++++ Dataset records ++++
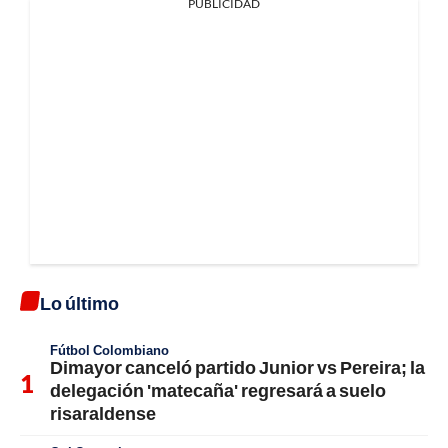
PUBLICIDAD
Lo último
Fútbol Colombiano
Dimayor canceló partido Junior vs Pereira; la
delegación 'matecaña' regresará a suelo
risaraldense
++++
++++ Dataset records ++++
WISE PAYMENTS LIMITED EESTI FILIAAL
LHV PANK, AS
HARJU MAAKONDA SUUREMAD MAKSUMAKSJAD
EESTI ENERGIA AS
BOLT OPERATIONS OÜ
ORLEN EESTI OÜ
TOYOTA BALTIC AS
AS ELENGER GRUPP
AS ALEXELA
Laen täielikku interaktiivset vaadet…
++++
(Action item):
Of the records above, copy each line that includes "EESTI".

(Result of the exercise):
WISE PAYMENTS LIMITED EESTI FILIAAL
EESTI ENERGIA AS
ORLEN EESTI OÜ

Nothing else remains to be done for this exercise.